(Beginning of Exercise materials)

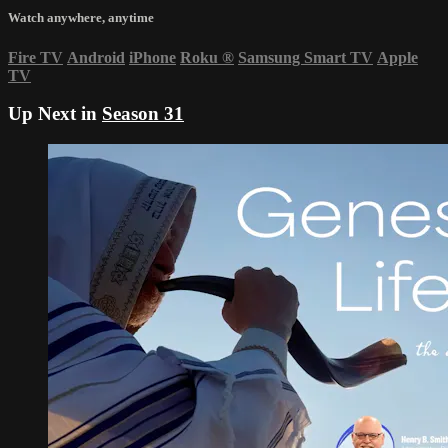
Watch anywhere, anytime
Fire TV
Android
iPhone
Roku
®
Samsung Smart TV
Apple
TV
Up Next in
Season 31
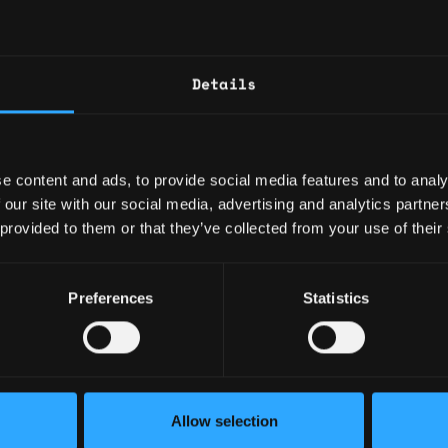
and the cryptocurrency industry landscape
is is an exciting opportunity to work with
gal teams!
Details
unning, building, or materially enhancing a
rally regulated entity such as a bank or
e content and ads, to provide social media features and to analy
stry firm, or a similar state entity such as a
 our site with our social media, advertising and analytics partn
 provided to them or that they’ve collected from your use of their
e creating and implementing BSA AML
ontrols that track relevant federal and state
Preferences
Statistics
 federal BSA AML statutes, regulations and
s.
f team leadership and collaboration across
mpliance group.
Allow selection
& organizational skills.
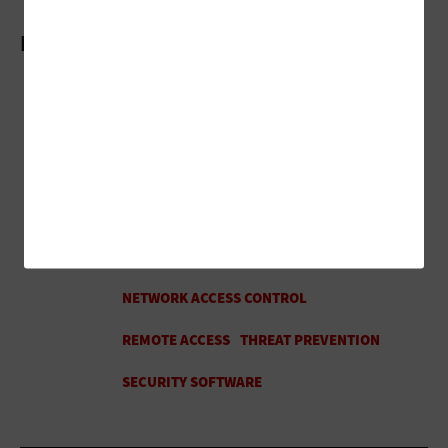
More On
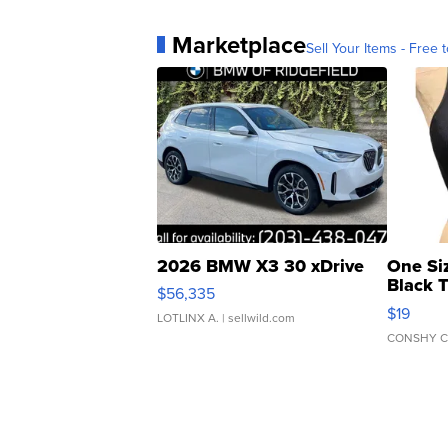
Marketplace
Sell Your Items - Free t
2026 BMW X3 30 xDrive
One Si
Black 
$56,335
Asymmet
$19
LOTLINX A.
| sellwild.com
CONSHY C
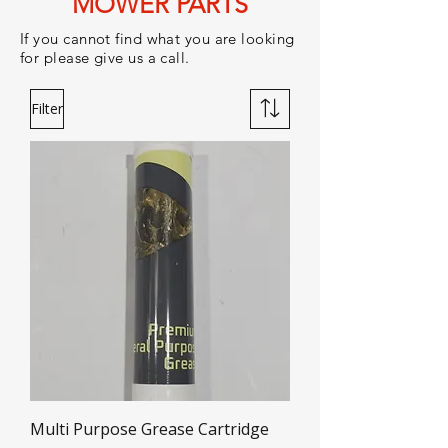
MOWER PARTS
If you cannot find what you are looking
for please give us a call.
Filter
Multi Purpose Grease Cartridge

(End of Exercise materials)

**Exercise goal**
Go over the listing above and say how many lines contain the word "entity". Please give the number only.

**Exercise answer**
2